According to Ghosh, external and geopolitical forces are the source of growth’s drawbacks.

On the spending side, a robust increase in capital formation, which saw an annual gain of 9.4%, helped sustain the GDP’s 7.4% growth in Q4.

High frequency indicators showed that the core sector’s improvement in Q4 was the reason for the capital creation rebound. As of right now, FY25’s total capital formation increase is 7.1%.

India’s GDP expanded by 7.4% in Q4 of FY25 compared to 8.4% in the same quarter of the previous fiscal year. Based on Q4 data, an annual growth rate of 6.5% is projected for FY25.

In Q4 of FY25, almost every industry showed improved growth figures. In Q4, the services sector increased by 7.3%, while industrial rose by 6.5%. In Q4, the manufacturing sector rose by 4.8% and the construction sector by a staggering 10.8%, both of which were six-quarter highs.

Despite a sequentially sluggish pace of increase in Q4, private consumption continued its healthy run. All things considered, private consumption increased by 7.2% in FY25.
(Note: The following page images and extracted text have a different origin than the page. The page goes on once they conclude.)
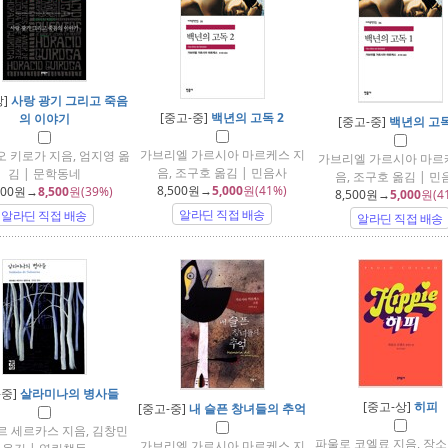
상]
사랑 광기 그리고 죽음
[중고-중]
백년의 고독 2
의 이야기
[중고-중]
백년의 고독
가브리엘 가르시아 마르케스 지
 키로가 지음, 엄지영 옮
가브리엘 가르시아 마르
음, 조구호 옮김 | 민음사
김 | 문학동네
음, 조구호 옮김 | 민
8,500
원→
5,000
원(41%)
000
원→
8,500
원(39%)
8,500
원→
5,000
원(4
알라딘 직접 배송
알라딘 직접 배송
알라딘 직접 배송
-중]
살라미나의 병사들
[중고-상]
히피
[중고-중]
내 슬픈 창녀들의 추억
 세르카스 지음, 김창민
파울로 코엘료 지음, 장소
가브리엘 가르시아 마르케스 지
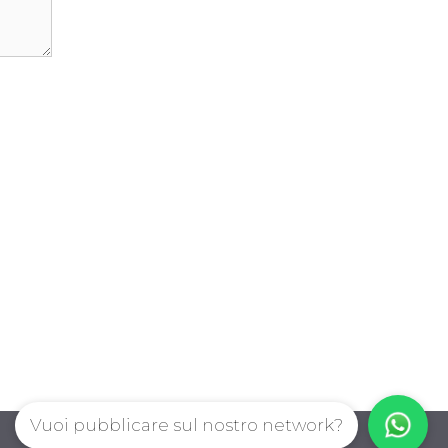
Vuoi pubblicare sul nostro network?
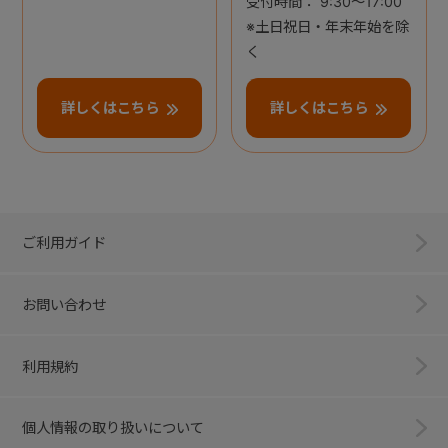
受付時間： 9:30～17:00
※土日祝日・年末年始を除
く
詳しくはこちら
詳しくはこちら
ご利用ガイド
お問い合わせ
利用規約
個人情報の取り扱いについて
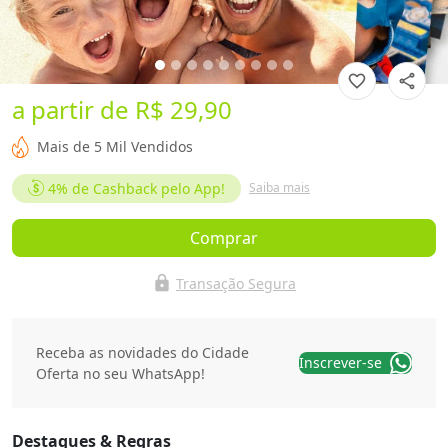
favorite_border
share
a partir de
R$ 29,90
Mais de 5 Mil Vendidos
4%
de Cashback pelo App!
Saiba mais
Comprar
lock
Transação Segura
Receba as novidades do Cidade
Inscrever-se
Oferta no seu WhatsApp!
Destaques & Regras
Throughout the whole year, the demand for exports grew by 6.3%, indicating a robust market, while imports decreased by 3.7%.

The SBI research claims that this rise was front-loaded due to an export drive amid uncertainties around US tariffs. Another element contributing to the total GDP growth of 7.2% in Q4 was the largest reduction in imports, which occurred in Q4 at 12.7%.